And why would it not be?
As an omnivore, I have an open-minded view of most food. While I may well have a great disdain for certain meat-replacement products (if you make the choice to not eat meat, please go the whole mile and don't get "I can't believe it's not meat" products,) I am opened to meat substitutes. Unfortunately, this generally means tofu and other soy products, something that is as nutritious to me as are dairy products to someone who suffers from lactose intolerance (and there are more people who are allergic to soy than there are those allergic to dairy) which I have tried on several occasions, to disastrous results.
So soy being out of the question, what else is there? Pulses and mushrooms are your safest bets, but even those have their own limitations. So when I stumbled upon this recipe in one of my latest purchases, I just had to give it a try, to see if it was a good deal.
And it is.
Informally known as Shan tofu, as the product originates from the Shan people of Burma, it involved making a sort of tofu not with soy, but with chick pea flour. The best thing about this, besides the fact that it's not soy, is that it's easy to make at home and requires very little ingredients, and very little time to make. It's also great because it already comes with a lightly nutty flavor, and none of the grittiness of soy tofu, so it's a plus. However, it does not have tofu's flavor soaking characteristic, which I've never found to work anyways.

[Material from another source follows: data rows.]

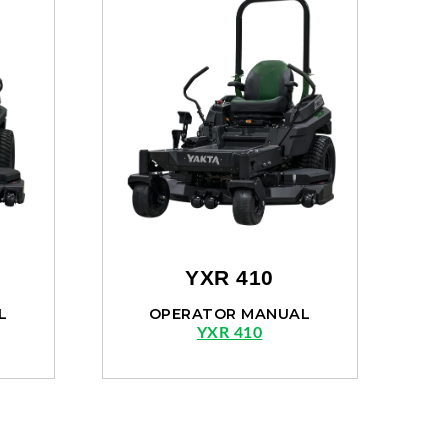
YXR 410
L
OPERATOR MANUAL
YXR 410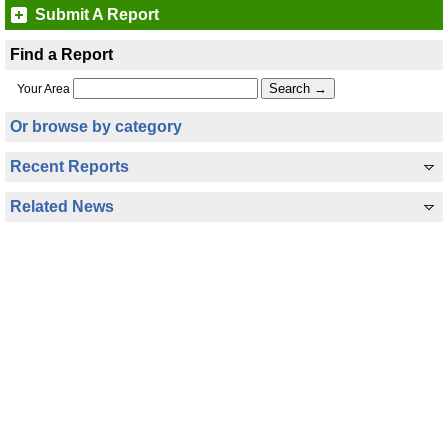
Submit A Report
Find a Report
Your Area
Or browse by category
Recent Reports
Related News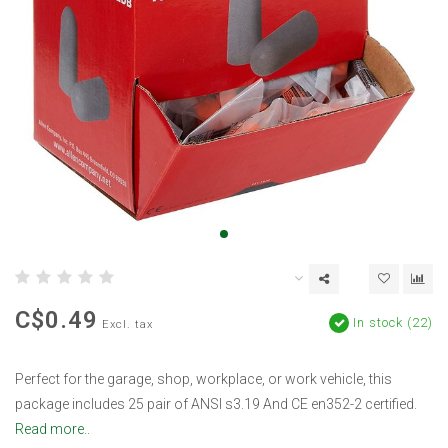
C$0.49
In stock (22)
Excl. tax
Perfect for the garage, shop, workplace, or work vehicle, this
package includes 25 pair of ANSI s3.19 And CE en352-2 certified.
Read more..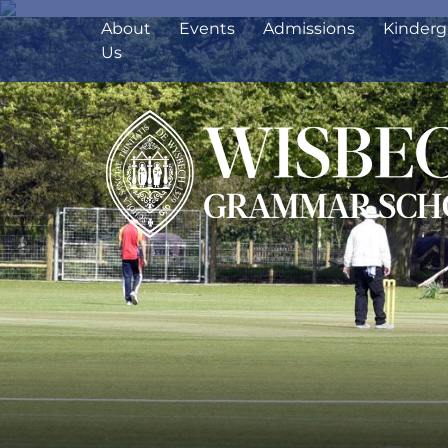
About
Events
Admissions
Kinderg
Us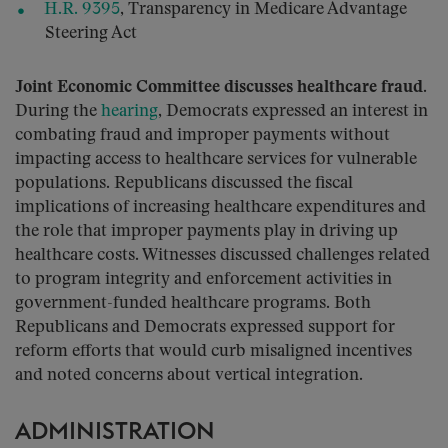
H.R. 9395
, Transparency in Medicare Advantage
Steering Act
Joint Economic Committee discusses healthcare fraud.
During the
hearing
, Democrats expressed an interest in
combating fraud and improper payments without
impacting access to healthcare services for vulnerable
populations. Republicans discussed the fiscal
implications of increasing healthcare expenditures and
the role that improper payments play in driving up
healthcare costs. Witnesses discussed challenges related
to program integrity and enforcement activities in
government-funded healthcare programs. Both
Republicans and Democrats expressed support for
reform efforts that would curb misaligned incentives
and noted concerns about vertical integration.
ADMINISTRATION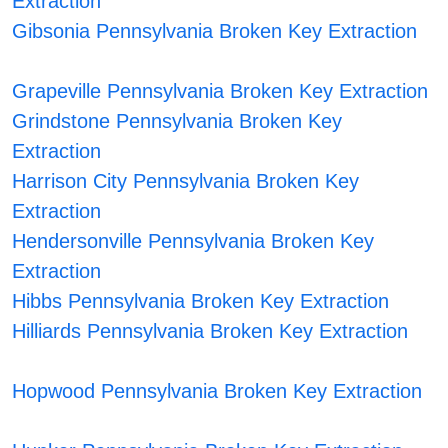
Extraction
Gibsonia Pennsylvania Broken Key Extraction
Grapeville Pennsylvania Broken Key Extraction
Grindstone Pennsylvania Broken Key
Extraction
Harrison City Pennsylvania Broken Key
Extraction
Hendersonville Pennsylvania Broken Key
Extraction
Hibbs Pennsylvania Broken Key Extraction
Hilliards Pennsylvania Broken Key Extraction
Hopwood Pennsylvania Broken Key Extraction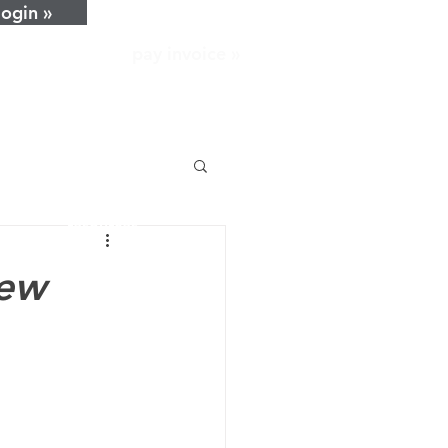
login »
pay invoice »
home
about
services
resources
news
new
careers
contact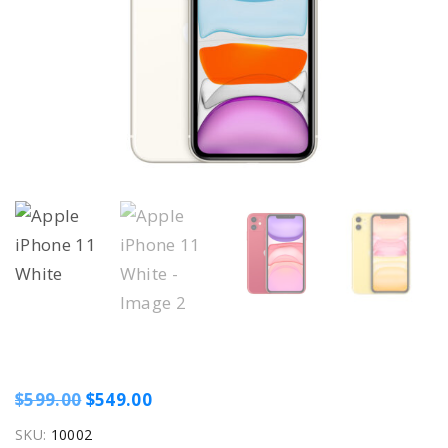
O
C
$
599.00
$
549.00
r
u
SKU:
10002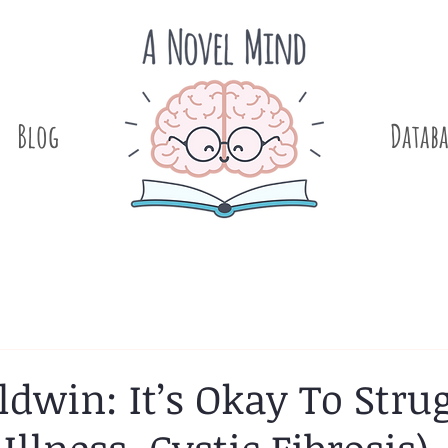
Blog
.
Databa
ldwin: It’s Okay To Stru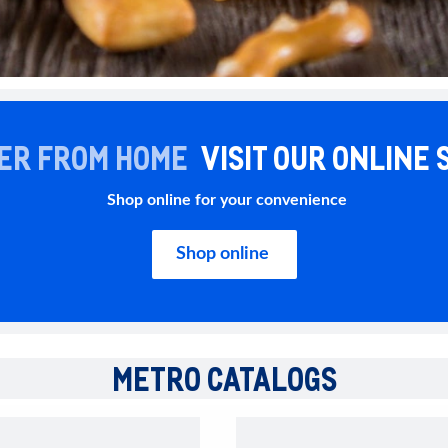
ER FROM HOME
VISIT OUR ONLINE 
Shop online for your convenience
Shop online
METRO CATALOGS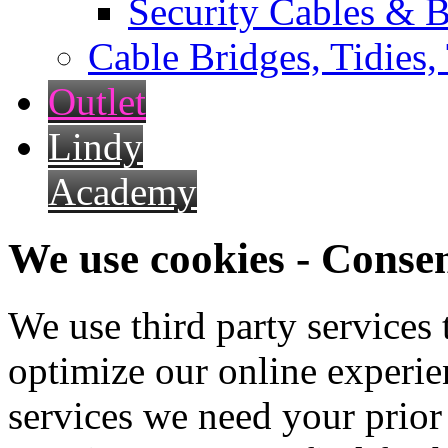
Security Cables & B
Cable Bridges, Tidies,
Outlet
Lindy
Academy
We use cookies - Conse
We use third party services
optimize our online experien
services we need your prior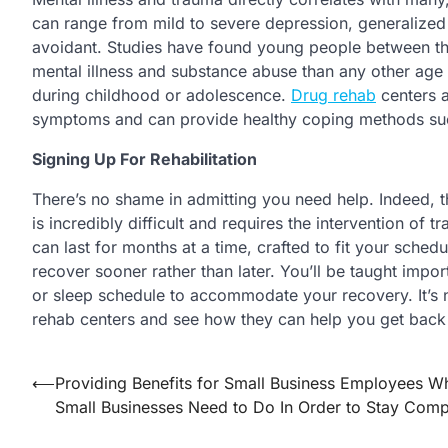
can range from mild to severe depression, generalized 
avoidant. Studies have found young people between the
mental illness and substance abuse than any other age
during childhood or adolescence.
Drug rehab
centers a
symptoms and can provide healthy coping methods such 
Signing Up For Rehabilitation
There’s no shame in admitting you need help. Indeed, 
is incredibly difficult and requires the intervention of 
can last for months at a time, crafted to fit your sche
recover sooner rather than later. You’ll be taught impor
or sleep schedule to accommodate your recovery. It’s ne
rehab centers and see how they can help you get back o
⟵
Providing Benefits for Small Business Employees W
Post
Small Businesses Need to Do In Order to Stay Compe
navigation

Anyways, here's the very simple process, illustrated by my very own kitchen. Thanks to my sous-chef Natasha for the assistance.
Take two cups of chick pea flour, two-and-a-half tea spoons of salt and two cups of water; put together in a bowl and whisk it to a smooth consistency. Whether you use a hand whisk or an electric one doesn't really matter, as long as it's blended well and smooth, free of any clumps. Depending on your source flour, you may want to sift it to keep out the largest grit, but it's more a matter of texture at this point. Once that you are satisfied with the texture, leave it to rest a few minutes.
In a thick bottomed and fairly wide pot, bring four cups of water to a boil at high heat. A deep cast iron pan, well seasoned could do the job, but you may want something more neutral, so that you don't affect the taste. When your water is boiling, reduce to medium high, give the batter a few more whisks to wake it up and pour the lot into the water. It will froth at the beginning, that's fine, stir a little, then bring down to medium heat.
So, now that you have this tofu, what to do with it? For one thing, you can use the firm tofu, cut in cubes, as your protein in soups or stir fry. You can also deep fry it, which will build a nice outer crust, sealing the smooth inner texture. These delicious cubes can then be consumed as just finger food (sauce optional, really) or they could be used in a curry, the fried crust preventing them from disintegrating. The texture of your tofu will guide you on how you will serve it. The shorter the cooking time, the creamier, so the they will very easily come apart in soups or when frying; when cooked longer, they get firmer and more tolerant to abuse. When deep-frying, the creamy one will have a nice crispy crust with a creamy center, while the firmer will turn into something akin the savory marshmallows; either are good. The Shan also thinly shave them and use them as noodles of sort.